Functional cognitive disorder: dementia's blind spot

Abstract

An increasing proportion of cognitive difficulties are recognized to have a functional cause, the chief clinical indicator of which is internal inconsistency. When these symptoms are impairing or distressing, and not better explained by other disorders, this can be conceptualized as a cognitive variant of functional neurological disorder, termed functional cognitive disorder (FCD). FCD is likely very common in clinical practice but may be under-diagnosed. Clinicians in many settings make liberal use of the descriptive term mild cognitive impairment (MCI) for those with cognitive difficulties not impairing enough to qualify as dementia. However, MCI is an aetiology-neutral description, which therefore includes patients with a wide range of underlying causes. Consequently, a proportion of MCI cases are due to non-neurodegenerative processes, including FCD. Indeed, significant numbers of patients diagnosed with MCI do not 'convert' to dementia. The lack of diagnostic specificity for MCI 'non-progressors' is a weakness inherent in framing MCI primarily within a deterministic neurodegenerative pathway. It is recognized that depression, anxiety and behavioural changes can represent a prodrome to neurodegeneration; empirical data are required to explore whether the same might hold for subsets of individuals with FCD. Clinicians and researchers can improve study efficacy and patient outcomes by viewing MCI as a descriptive term with a wide differential diagnosis, including potentially reversible components such as FCD. We present a preliminary definition of functional neurological disorder-cognitive subtype, explain its position in relation to other cognitive diagnoses and emerging biomarkers, highlight clinical features that can lead to positive diagnosis (as opposed to a diagnosis of exclusion), and red flags that should prompt consideration of alternative diagnoses. In the research setting, positive identifiers of FCD will enhance our recognition of individuals who are not in a neurodegenerative prodrome, while greater use of this diagnosis in clinical practice will facilitate personalized interventions.

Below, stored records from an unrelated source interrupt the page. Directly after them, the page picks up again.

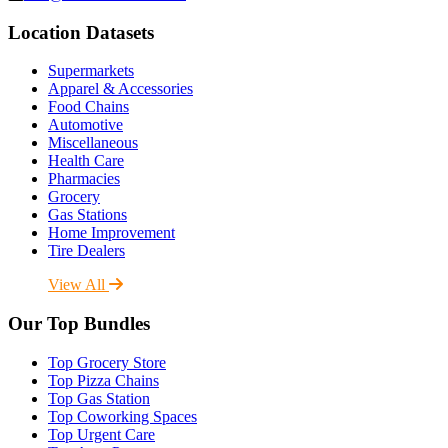
Location Datasets
Supermarkets
Apparel & Accessories
Food Chains
Automotive
Miscellaneous
Health Care
Pharmacies
Grocery
Gas Stations
Home Improvement
Tire Dealers
View All
Our Top Bundles
Top Grocery Store
Top Pizza Chains
Top Gas Station
Top Coworking Spaces
Top Urgent Care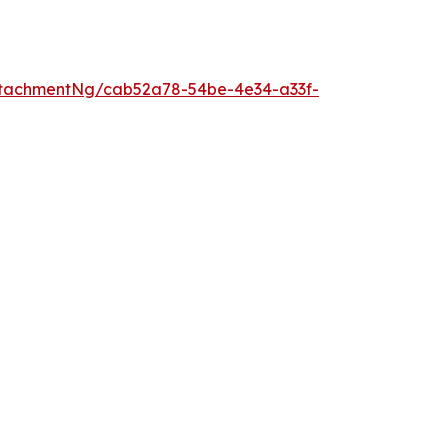
tachmentNg/cab52a78-54be-4e34-a33f-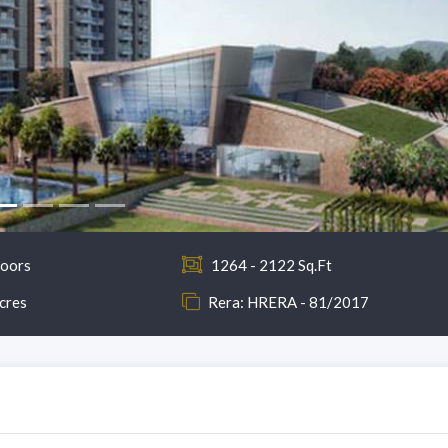
loors
1264 - 2122 Sq.Ft
cres
Rera: HRERA - 81/2017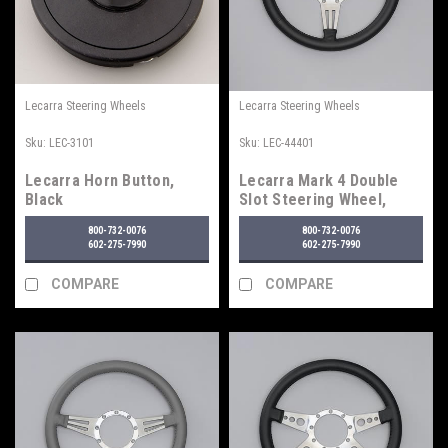
Lecarra Steering Wheels
Lecarra Steering Wheels
Sku:
LEC-3101
Sku:
LEC-44401
Lecarra Horn Button,
Lecarra Mark 4 Double
Black
Slot Steering Wheel,
Black
800-732-0076
800-732-0076
602-275-7990
602-275-7990
COMPARE
COMPARE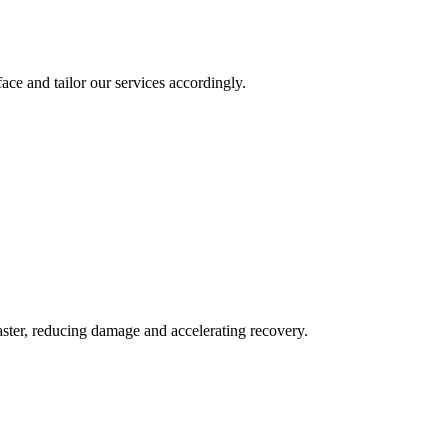
ace and tailor our services accordingly.
aster, reducing damage and accelerating recovery.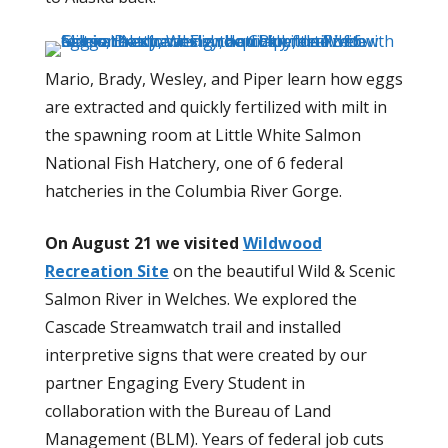
Mario, Brady, Wesley, and Piper learn how eggs
are extracted and quickly fertilized with milt in
the spawning room at Little White Salmon
National Fish Hatchery, one of 6 federal
hatcheries in the Columbia River Gorge.
On August 21 we visited
Wildwood
Recreation Site
on the beautiful Wild & Scenic
Salmon River in Welches. We explored the
Cascade Streamwatch trail and installed
interpretive signs that were created by our
partner Engaging Every Student in
collaboration with the Bureau of Land
Management (BLM). Years of federal job cuts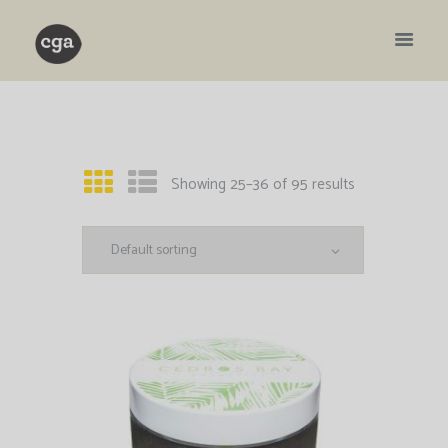
Showing 25–36 of 95 results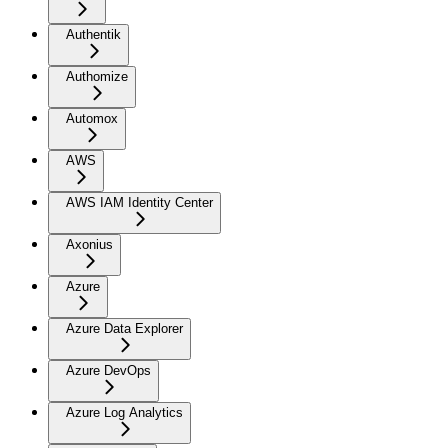
Authentik
Authomize
Automox
AWS
AWS IAM Identity Center
Axonius
Azure
Azure Data Explorer
Azure DevOps
Azure Log Analytics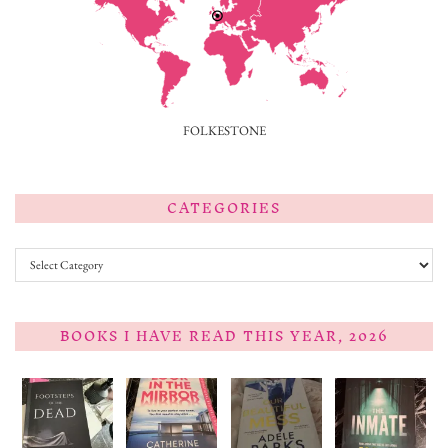
FOLKESTONE
CATEGORIES
Categories
BOOKS I HAVE READ THIS YEAR, 2026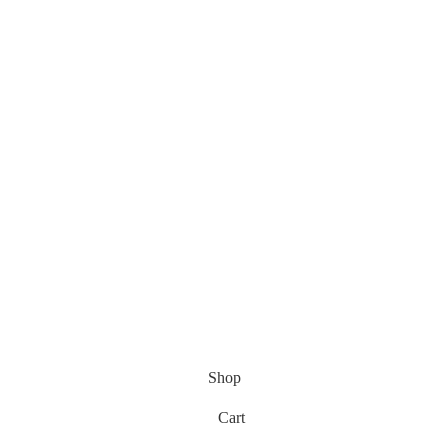
Shop
Cart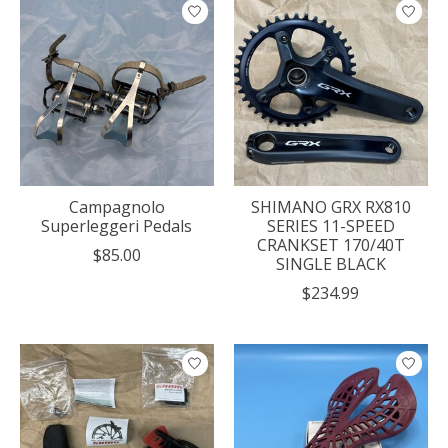
Campagnolo
SHIMANO GRX RX810
Superleggeri Pedals
SERIES 11-SPEED
CRANKSET 170/40T
$85.00
SINGLE BLACK
$234.99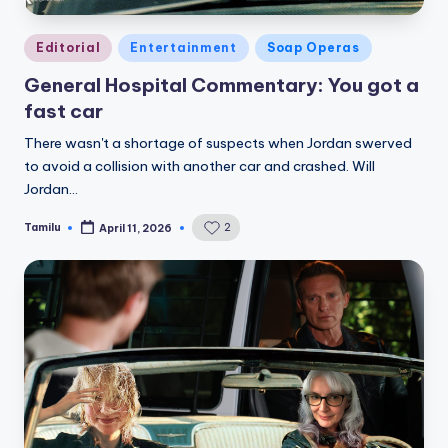
Posted
Editorial
Entertainment
Soap Operas
in
General Hospital Commentary: You got a
fast car
There wasn't a shortage of suspects when Jordan swerved
to avoid a collision with another car and crashed. Will
Jordan…
Tamilu
2
April 11, 2026
Posted
by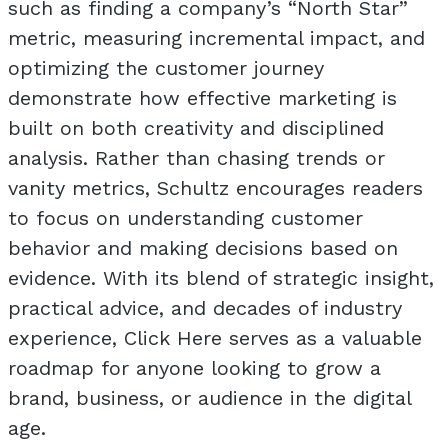
such as finding a company’s “North Star”
metric, measuring incremental impact, and
optimizing the customer journey
demonstrate how effective marketing is
built on both creativity and disciplined
analysis. Rather than chasing trends or
vanity metrics, Schultz encourages readers
to focus on understanding customer
behavior and making decisions based on
evidence. With its blend of strategic insight,
practical advice, and decades of industry
experience, Click Here serves as a valuable
roadmap for anyone looking to grow a
brand, business, or audience in the digital
age.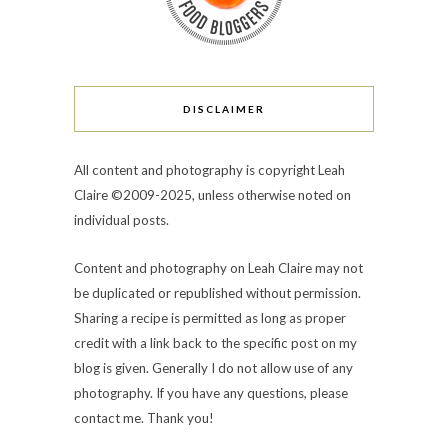
DISCLAIMER
All content and photography is copyright Leah
Claire ©2009-2025, unless otherwise noted on
individual posts.
Content and photography on Leah Claire may not
be duplicated or republished without permission.
Sharing a recipe is permitted as long as proper
credit with a link back to the specific post on my
blog is given. Generally I do not allow use of any
photography. If you have any questions, please
contact me. Thank you!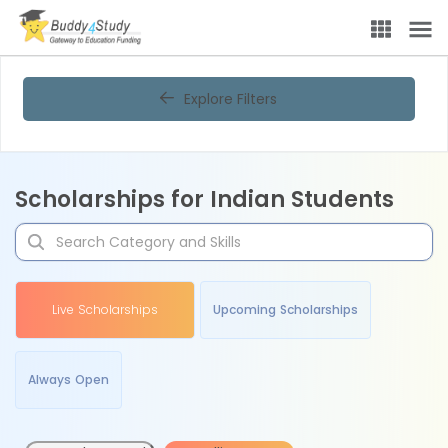
Explore Filters
Scholarships for Indian Students
Live Scholarships
Upcoming Scholarships
Always Open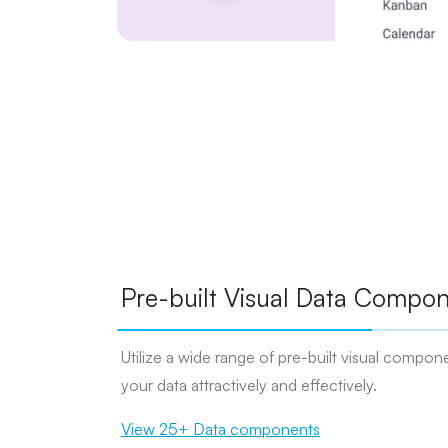
Pre-built Visual Data Compon
Utilize a wide range of pre-built visual compone
your data attractively and effectively.
View 25+ Data components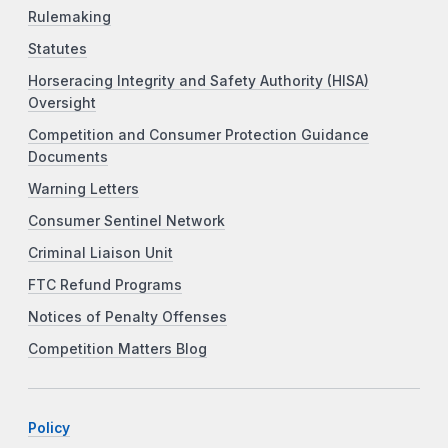
Rulemaking
Statutes
Horseracing Integrity and Safety Authority (HISA)
Oversight
Competition and Consumer Protection Guidance
Documents
Warning Letters
Consumer Sentinel Network
Criminal Liaison Unit
FTC Refund Programs
Notices of Penalty Offenses
Competition Matters Blog
Policy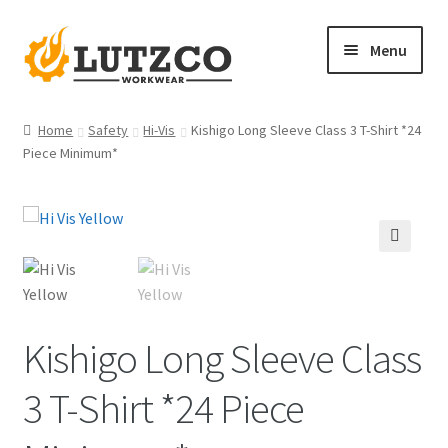
Skip
Skip
Menu
to
to
navigation
content
Home
Home
Safety
Hi-Vis
Kishigo Long Sleeve Class 3 T-Shirt *24
Piece Minimum*
Expand
FR Shirts
child
menu
Expand
FR Outerwear
🔍
child
menu
Expand
FR Bottoms
child
Kishigo Long Sleeve Class
menu
Expand
FR Hi Vis
child
3 T-Shirt *24 Piece
menu
Expand
Women’s FR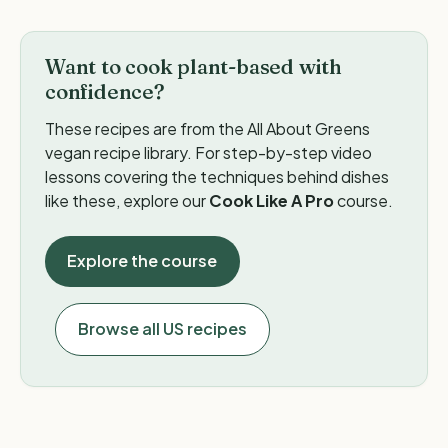
Want to cook plant-based with
confidence?
These recipes are from the All About Greens
vegan recipe library. For step-by-step video
lessons covering the techniques behind dishes
like these, explore our
Cook Like A Pro
course.
Explore the course
Browse all US recipes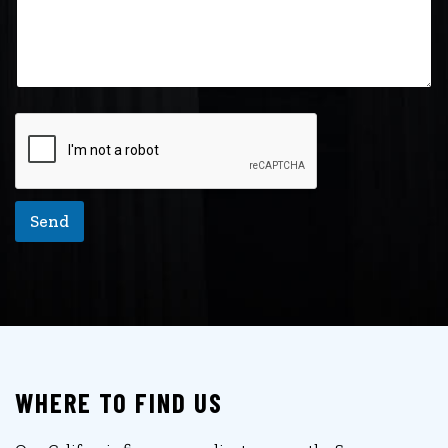
Send
WHERE TO FIND US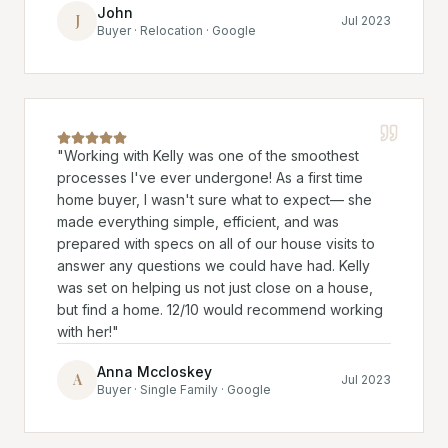
John
J
Jul 2023
Buyer · Relocation · Google
"
Working with Kelly was one of the smoothest
processes I've ever undergone! As a first time
home buyer, I wasn't sure what to expect— she
made everything simple, efficient, and was
prepared with specs on all of our house visits to
answer any questions we could have had. Kelly
was set on helping us not just close on a house,
but find a home. 12/10 would recommend working
with her!
"
Anna Mccloskey
A
Jul 2023
Buyer · Single Family · Google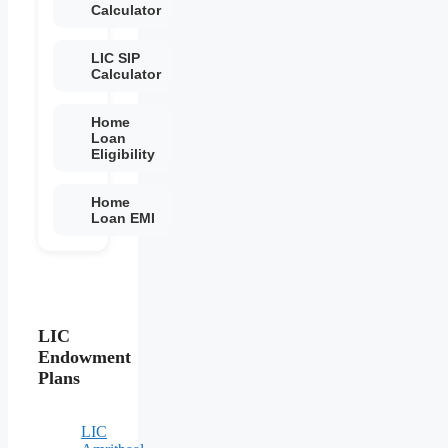
Calculator
LIC SIP
Calculator
Home
Loan
Eligibility
Home
Loan EMI
LIC
Endowment
Plans
LIC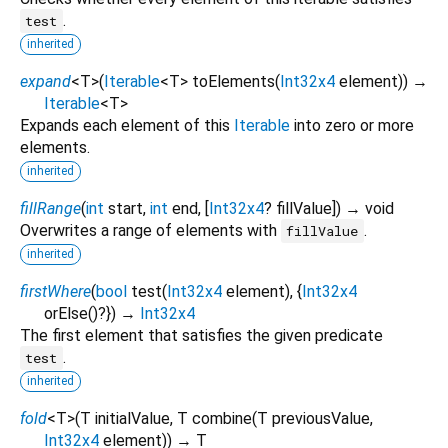
.
test
inherited
expand
<
T
>
(
Iterable
<
T
>
toElements
(
Int32x4
element
)
)
→
Iterable
<
T
>
Expands each element of this
Iterable
into zero or more
elements.
inherited
fillRange
(
int
start
,
int
end
, [
Int32x4
?
fillValue
])
→ void
Overwrites a range of elements with
.
fillValue
inherited
firstWhere
(
bool
test
(
Int32x4
element
), {
Int32x4
orElse
()?
})
→
Int32x4
The first element that satisfies the given predicate
.
test
inherited
fold
<
T
>
(
T
initialValue
,
T
combine
(
T
previousValue
,
Int32x4
element
)
)
→ T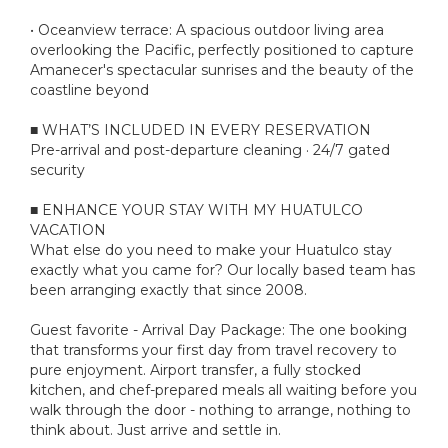
• Oceanview terrace: A spacious outdoor living area
overlooking the Pacific, perfectly positioned to capture
Amanecer's spectacular sunrises and the beauty of the
coastline beyond
■ WHAT’S INCLUDED IN EVERY RESERVATION
Pre-arrival and post-departure cleaning · 24/7 gated
security
■ ENHANCE YOUR STAY WITH MY HUATULCO
VACATION
What else do you need to make your Huatulco stay
exactly what you came for? Our locally based team has
been arranging exactly that since 2008.
Guest favorite - Arrival Day Package: The one booking
that transforms your first day from travel recovery to
pure enjoyment. Airport transfer, a fully stocked
kitchen, and chef-prepared meals all waiting before you
walk through the door - nothing to arrange, nothing to
think about. Just arrive and settle in.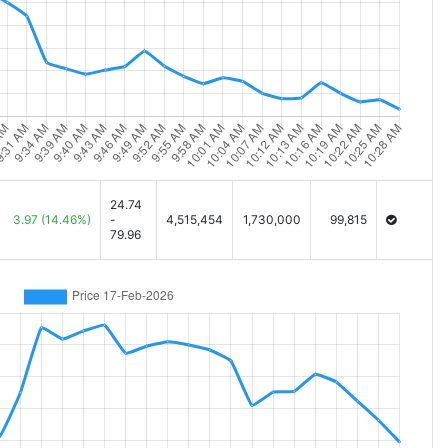
24.74
3.97
(14.46%)
-
4,515,454
1,730,000
99,815
79.96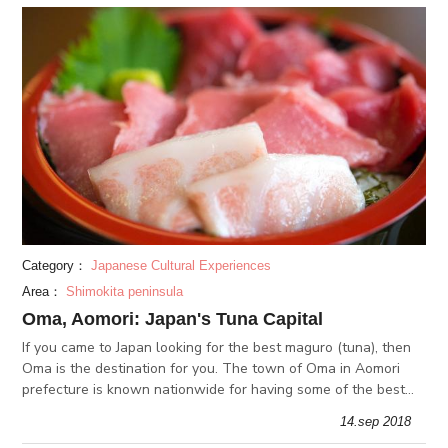
Category：
Japanese Cultural Experiences
Area：
Shimokita peninsula
Oma, Aomori: Japan's Tuna Capital
If you came to Japan looking for the best maguro (tuna), then
Oma is the destination for you. The town of Oma in Aomori
prefecture is known nationwide for having some of the best
tuna in Japan. There, you can have freshly fished tuna right by
14.sep 2018
the s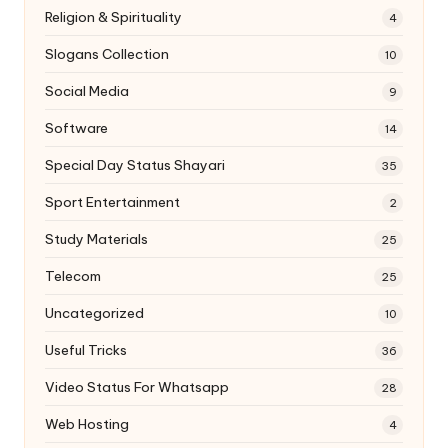
Religion & Spirituality
4
Slogans Collection
10
Social Media
9
Software
14
Special Day Status Shayari
35
Sport Entertainment
2
Study Materials
25
Telecom
25
Uncategorized
10
Useful Tricks
36
Video Status For Whatsapp
28
Web Hosting
4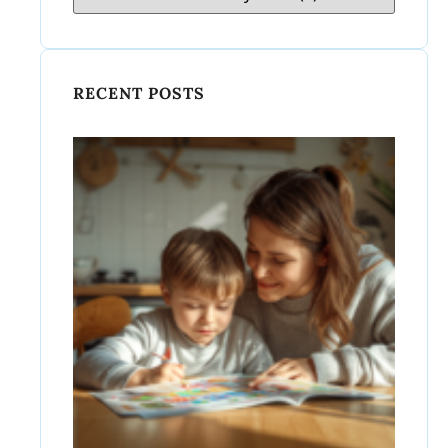
RECENT POSTS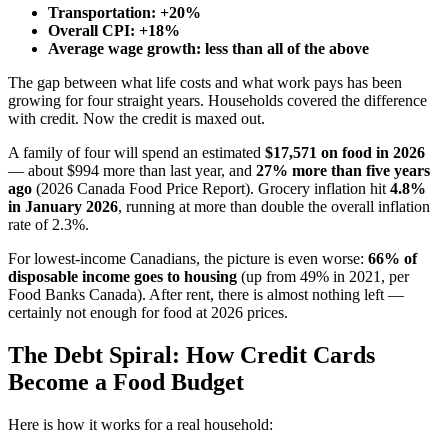
Transportation: +20%
Overall CPI: +18%
Average wage growth: less than all of the above
The gap between what life costs and what work pays has been
growing for four straight years. Households covered the difference
with credit. Now the credit is maxed out.
A family of four will spend an estimated
$17,571 on food in 2026
— about $994 more than last year, and
27% more than five years
ago
(2026 Canada Food Price Report). Grocery inflation hit
4.8%
in January 2026
, running at more than double the overall inflation
rate of 2.3%.
For lowest-income Canadians, the picture is even worse:
66% of
disposable income goes to housing
(up from 49% in 2021, per
Food Banks Canada). After rent, there is almost nothing left —
certainly not enough for food at 2026 prices.
The Debt Spiral: How Credit Cards
Become a Food Budget
Here is how it works for a real household: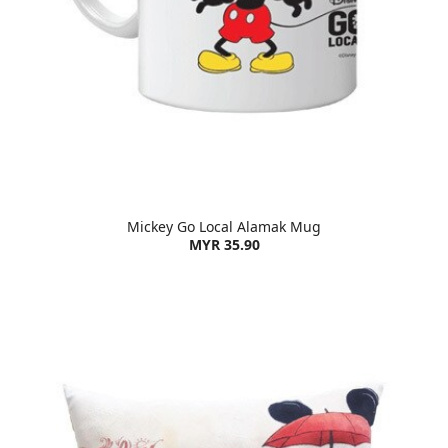
Mickey Go Local Alamak Mug
MYR 35.90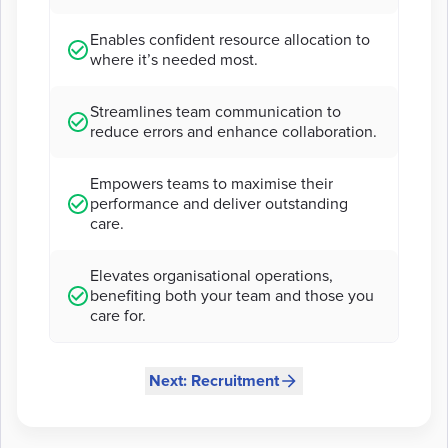
Enables confident resource allocation to
where it’s needed most.
Streamlines team communication to
reduce errors and enhance collaboration.
Empowers teams to maximise their
performance and deliver outstanding
care.
Elevates organisational operations,
benefiting both your team and those you
care for.
Next: Recruitment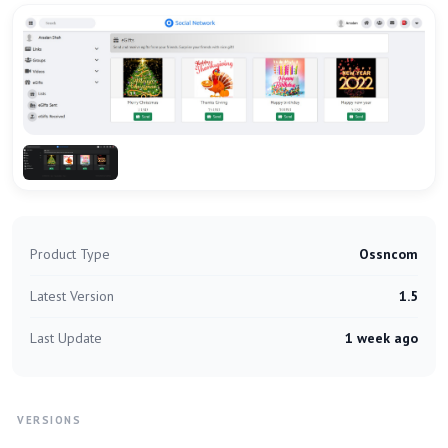
Product Type
Ossncom
Latest Version
1.5
Last Update
1 week ago
VERSIONS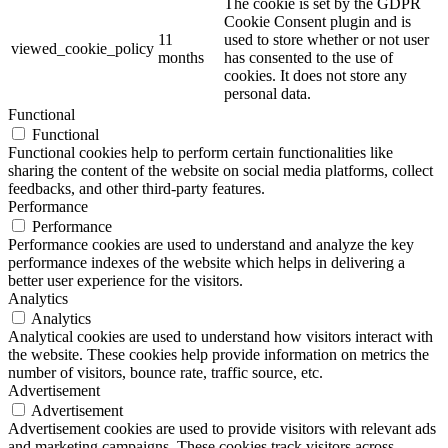
The cookie is set by the GDPR
Cookie Consent plugin and is
11
used to store whether or not user
viewed_cookie_policy
months
has consented to the use of
cookies. It does not store any
personal data.
Functional
Functional
Functional cookies help to perform certain functionalities like
sharing the content of the website on social media platforms, collect
feedbacks, and other third-party features.
Performance
Performance
Performance cookies are used to understand and analyze the key
performance indexes of the website which helps in delivering a
better user experience for the visitors.
Analytics
Analytics
Analytical cookies are used to understand how visitors interact with
the website. These cookies help provide information on metrics the
number of visitors, bounce rate, traffic source, etc.
Advertisement
Advertisement
Advertisement cookies are used to provide visitors with relevant ads
and marketing campaigns. These cookies track visitors across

Keywords: cognition; dementia; functional cognitive disorder; functional neurological disorder; mild cognitive impairment.

Figure 1

How FCD relates to other cognitive concepts. (A) Where FCD fits in relation to other key terminology used in the cognitive clinic. ‘Objective cognitive impairment’ denotes low scores on standardized testing. ‘Subjective cognitive concern’ denotes an individual’s perception of their cognitive difficulties (note some patients with MCI and dementia lack insight). Patients with FCD account for a proportion of those with MCI, and a proportion of those with SCD; rarely, those with FCD can meet criteria for dementia (i.e. severe enough to interfere with daily function and independence). Crosses represent biomarkers for neurodegenerative conditions. Biomarkers are clustered most densely among patients with dementia; a small number of true positive biomarkers also exist in the healthy population with neither subjective concerns nor objective impairment (indicating neurodegenerative tendency that has not yet manifested), and some will be false positives because a biomarker with 100% specificity seems unlikely (see McWhirter et al., 2020 for further discussion). (B) Trajectories in FCD (adapted from McWhirter et al., 2020). This illustrates the wide spectrum of potential trajectories within FCD, highlighting that some patients have considerable persisting symptoms and impairment even after serial testing, whereas others return to baseline functioning. The causes of these divergent trajectories may be explicable via co-morbidities or external factors, but often no such factors are identified. Disentangling this heterogeneity is an important area for future research. The x-axis represents each lifetime; those who remain above the x-axis to the end of their lifetime have died from other causes.